(Transcribed page contents)
⟨

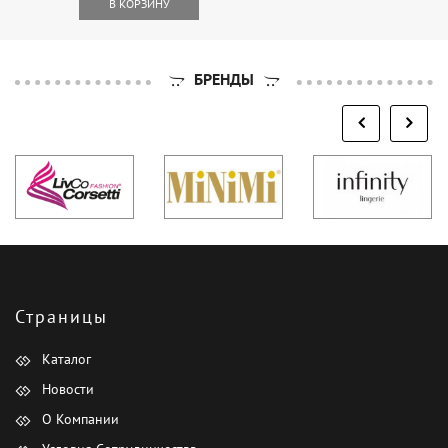
В КОРЗИНУ
БРЕНДЫ
Страницы
Каталог
Новости
О Компании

⟩

#### [Work to complete]
Repeat the records above exactly, leaving out the pictures.

#### [Completed task]
В КОРЗИНУ
БРЕНДЫ
Страницы
Каталог
Новости
О Компании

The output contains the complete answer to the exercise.